Stergios Skaperdas, economics professor, has been appointed to a five-year term as the Clifford S. Heinz Chair. Established in 1988 by the UC Regents, the honor recognizes an outstanding UC Irvine scholar who studies the economics of peace.

Skaperdas is a theorist who specializes in political economics research. He has published groundbreaking work on the  role the absence of property rights plays in creating incentives for cooperation, as well as conflict, and its implications for trade, war, organized crime, the role of the state and other topics in more than 40 journal articles and books. More recently, he turned his attention to the faltering financial situation in his home country of Greece.
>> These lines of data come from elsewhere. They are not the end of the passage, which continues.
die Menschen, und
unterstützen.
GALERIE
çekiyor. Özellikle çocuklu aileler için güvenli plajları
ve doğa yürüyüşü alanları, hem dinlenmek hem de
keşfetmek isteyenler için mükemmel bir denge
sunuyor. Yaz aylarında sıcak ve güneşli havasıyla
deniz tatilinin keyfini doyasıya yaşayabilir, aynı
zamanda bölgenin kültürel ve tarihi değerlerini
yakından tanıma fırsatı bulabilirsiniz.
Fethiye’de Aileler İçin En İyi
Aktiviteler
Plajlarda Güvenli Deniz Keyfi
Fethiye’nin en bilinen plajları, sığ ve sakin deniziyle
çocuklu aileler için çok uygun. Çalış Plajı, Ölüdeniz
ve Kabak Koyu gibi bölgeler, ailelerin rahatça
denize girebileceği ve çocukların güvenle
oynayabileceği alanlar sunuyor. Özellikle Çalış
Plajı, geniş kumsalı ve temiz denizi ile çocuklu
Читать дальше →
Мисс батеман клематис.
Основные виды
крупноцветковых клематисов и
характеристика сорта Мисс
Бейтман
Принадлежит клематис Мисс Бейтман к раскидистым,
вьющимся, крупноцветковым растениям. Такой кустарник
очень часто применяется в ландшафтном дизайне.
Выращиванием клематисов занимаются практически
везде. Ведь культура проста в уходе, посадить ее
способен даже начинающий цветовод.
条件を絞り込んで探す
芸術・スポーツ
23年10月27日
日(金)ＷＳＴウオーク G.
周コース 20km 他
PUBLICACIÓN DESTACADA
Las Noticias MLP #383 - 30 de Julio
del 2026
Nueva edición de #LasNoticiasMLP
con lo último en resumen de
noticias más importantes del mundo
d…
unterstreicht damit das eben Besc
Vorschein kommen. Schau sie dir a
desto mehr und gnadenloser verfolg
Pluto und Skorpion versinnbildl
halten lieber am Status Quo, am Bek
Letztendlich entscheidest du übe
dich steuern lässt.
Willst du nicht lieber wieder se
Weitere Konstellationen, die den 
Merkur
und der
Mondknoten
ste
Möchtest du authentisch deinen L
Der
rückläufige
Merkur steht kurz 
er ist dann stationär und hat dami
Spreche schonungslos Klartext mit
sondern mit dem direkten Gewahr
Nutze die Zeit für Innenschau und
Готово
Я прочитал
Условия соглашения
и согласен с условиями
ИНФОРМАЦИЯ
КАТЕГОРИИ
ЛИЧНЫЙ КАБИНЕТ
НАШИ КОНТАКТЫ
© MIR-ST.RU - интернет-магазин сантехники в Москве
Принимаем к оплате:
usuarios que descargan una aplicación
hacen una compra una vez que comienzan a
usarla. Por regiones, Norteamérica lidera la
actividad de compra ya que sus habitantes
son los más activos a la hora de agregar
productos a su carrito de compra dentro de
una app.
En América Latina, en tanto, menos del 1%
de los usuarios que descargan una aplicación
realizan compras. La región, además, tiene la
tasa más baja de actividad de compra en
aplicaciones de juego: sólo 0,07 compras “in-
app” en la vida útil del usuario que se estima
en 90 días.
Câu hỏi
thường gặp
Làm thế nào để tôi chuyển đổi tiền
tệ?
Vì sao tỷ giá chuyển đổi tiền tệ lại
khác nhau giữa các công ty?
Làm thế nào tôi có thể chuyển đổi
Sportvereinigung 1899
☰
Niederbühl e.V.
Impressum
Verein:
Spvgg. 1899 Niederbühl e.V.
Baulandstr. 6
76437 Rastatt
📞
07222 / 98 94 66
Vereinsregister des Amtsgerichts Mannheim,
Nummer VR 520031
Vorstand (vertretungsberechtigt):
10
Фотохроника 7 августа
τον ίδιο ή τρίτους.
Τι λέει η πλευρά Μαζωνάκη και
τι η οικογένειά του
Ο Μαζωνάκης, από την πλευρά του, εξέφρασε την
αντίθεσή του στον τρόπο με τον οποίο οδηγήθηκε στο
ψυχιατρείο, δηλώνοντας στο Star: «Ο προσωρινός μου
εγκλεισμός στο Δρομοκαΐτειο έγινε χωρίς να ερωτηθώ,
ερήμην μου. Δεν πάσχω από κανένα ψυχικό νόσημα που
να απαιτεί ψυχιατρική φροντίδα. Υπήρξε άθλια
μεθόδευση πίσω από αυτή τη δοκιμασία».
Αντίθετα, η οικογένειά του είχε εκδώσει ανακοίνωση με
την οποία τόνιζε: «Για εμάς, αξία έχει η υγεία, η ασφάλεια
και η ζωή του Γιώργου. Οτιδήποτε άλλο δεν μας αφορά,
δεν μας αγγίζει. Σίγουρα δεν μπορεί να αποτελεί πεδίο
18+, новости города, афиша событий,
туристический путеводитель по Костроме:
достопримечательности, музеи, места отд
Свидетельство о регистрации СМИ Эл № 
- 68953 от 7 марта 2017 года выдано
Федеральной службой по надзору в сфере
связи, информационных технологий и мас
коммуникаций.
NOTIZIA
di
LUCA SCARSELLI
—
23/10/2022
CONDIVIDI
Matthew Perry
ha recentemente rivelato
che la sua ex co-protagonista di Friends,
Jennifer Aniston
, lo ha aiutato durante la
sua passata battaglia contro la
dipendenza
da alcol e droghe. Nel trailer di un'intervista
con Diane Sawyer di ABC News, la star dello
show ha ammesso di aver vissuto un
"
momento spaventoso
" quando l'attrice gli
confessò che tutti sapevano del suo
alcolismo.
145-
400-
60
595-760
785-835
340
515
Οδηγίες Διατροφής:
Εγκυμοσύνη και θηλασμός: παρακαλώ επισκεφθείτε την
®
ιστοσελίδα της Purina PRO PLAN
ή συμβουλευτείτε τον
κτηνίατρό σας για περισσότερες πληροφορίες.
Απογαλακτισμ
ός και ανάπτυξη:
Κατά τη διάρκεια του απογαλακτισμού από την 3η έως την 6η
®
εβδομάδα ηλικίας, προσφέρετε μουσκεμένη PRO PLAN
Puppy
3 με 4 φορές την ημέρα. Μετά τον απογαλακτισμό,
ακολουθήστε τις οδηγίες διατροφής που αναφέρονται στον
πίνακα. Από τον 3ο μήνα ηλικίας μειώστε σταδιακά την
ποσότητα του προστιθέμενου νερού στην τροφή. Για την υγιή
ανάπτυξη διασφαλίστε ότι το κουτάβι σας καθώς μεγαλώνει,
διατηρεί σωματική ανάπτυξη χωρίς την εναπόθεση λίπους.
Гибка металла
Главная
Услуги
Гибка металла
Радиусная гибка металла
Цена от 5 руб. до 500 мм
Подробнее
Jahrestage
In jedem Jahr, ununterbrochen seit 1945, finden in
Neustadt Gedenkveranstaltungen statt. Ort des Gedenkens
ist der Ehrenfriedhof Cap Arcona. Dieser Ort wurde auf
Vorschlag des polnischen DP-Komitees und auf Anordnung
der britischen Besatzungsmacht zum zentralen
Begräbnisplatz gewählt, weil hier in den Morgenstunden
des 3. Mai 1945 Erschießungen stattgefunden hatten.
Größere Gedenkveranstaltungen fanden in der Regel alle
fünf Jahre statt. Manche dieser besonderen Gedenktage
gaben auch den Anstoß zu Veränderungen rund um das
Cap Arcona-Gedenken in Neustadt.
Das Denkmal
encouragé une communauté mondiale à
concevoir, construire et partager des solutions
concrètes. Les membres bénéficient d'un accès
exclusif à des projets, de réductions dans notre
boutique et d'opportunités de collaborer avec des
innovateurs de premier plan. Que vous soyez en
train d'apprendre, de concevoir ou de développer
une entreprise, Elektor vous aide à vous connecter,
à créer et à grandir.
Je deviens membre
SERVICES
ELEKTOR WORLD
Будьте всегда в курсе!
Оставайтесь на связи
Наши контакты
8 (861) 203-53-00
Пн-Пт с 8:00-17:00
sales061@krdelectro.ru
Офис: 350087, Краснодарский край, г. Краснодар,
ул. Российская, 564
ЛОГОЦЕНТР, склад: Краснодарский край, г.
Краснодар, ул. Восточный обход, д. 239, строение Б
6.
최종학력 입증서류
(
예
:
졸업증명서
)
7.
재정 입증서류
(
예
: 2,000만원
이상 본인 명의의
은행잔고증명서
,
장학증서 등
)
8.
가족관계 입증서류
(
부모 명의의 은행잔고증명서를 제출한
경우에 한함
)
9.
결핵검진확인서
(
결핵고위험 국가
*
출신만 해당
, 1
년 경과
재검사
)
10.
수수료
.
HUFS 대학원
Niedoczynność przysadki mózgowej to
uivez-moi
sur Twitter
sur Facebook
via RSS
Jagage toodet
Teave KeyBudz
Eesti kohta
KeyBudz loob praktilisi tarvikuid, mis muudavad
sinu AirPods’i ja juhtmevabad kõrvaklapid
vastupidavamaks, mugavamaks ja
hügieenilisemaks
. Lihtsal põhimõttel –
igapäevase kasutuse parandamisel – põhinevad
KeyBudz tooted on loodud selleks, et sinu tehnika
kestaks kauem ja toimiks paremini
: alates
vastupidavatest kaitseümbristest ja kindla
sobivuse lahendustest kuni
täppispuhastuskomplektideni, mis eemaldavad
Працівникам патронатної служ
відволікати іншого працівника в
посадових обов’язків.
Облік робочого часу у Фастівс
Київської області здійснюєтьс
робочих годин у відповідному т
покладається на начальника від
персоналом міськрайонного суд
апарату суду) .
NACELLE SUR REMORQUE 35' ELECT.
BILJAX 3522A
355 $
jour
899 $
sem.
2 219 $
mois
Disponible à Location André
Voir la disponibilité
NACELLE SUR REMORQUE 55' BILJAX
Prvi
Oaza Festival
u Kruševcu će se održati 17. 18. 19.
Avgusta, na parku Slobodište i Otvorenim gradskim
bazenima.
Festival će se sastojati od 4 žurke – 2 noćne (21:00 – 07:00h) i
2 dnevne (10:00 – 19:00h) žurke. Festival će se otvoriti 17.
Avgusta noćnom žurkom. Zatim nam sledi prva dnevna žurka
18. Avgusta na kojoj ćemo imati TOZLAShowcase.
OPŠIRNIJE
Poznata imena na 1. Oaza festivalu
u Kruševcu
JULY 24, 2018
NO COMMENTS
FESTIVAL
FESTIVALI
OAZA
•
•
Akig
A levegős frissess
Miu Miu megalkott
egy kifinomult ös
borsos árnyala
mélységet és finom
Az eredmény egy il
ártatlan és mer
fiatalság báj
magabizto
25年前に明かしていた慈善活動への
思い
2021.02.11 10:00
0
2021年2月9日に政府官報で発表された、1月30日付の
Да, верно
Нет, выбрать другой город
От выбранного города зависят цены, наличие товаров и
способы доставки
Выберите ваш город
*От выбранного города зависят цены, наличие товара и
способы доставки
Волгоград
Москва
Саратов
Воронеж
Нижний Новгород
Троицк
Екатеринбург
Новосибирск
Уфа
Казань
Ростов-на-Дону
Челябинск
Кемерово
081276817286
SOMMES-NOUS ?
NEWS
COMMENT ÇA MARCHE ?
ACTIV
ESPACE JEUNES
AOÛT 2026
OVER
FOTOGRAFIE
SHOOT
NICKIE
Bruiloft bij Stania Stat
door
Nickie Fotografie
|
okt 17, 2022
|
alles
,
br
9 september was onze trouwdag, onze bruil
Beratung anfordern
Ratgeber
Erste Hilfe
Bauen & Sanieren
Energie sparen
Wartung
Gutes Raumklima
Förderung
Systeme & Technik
A paper he wrote on the country’s debt crisis was cited in more than a dozen publications – including the The New York Times, The Guardian, National Public Radio and CNN – and propelled him into the policy community as a proponent of dissolving the Eurozone. He has given talks around the world including presentations in Milan, Paris, Quebec, Munich, Oslo and Kigali (Rwanda) as well as others. A full list of workshop and seminar presentations can be found online.

Skaperdas currently serves as associate editor of the journals Global Crime and Economics of Governance and is the co-editor of the recently published Oxford Handbook of the Economics of Peace and Conflict. His research has been funded by the National Science Foundation and the MacArthur Foundation. He has served as a consultant on civil wars and conflict for the World Bank, the United Nations, and the Center for International Development at Harvard. In addition to his research and service work, Skaperdas also teaches undergraduate and graduate courses on basic economics, the global economy, the political economy of economic development, and microeconomic theory.

Preceding Skaperdas as Heinz Chair was Martin McGuire, now economics professor emeritus.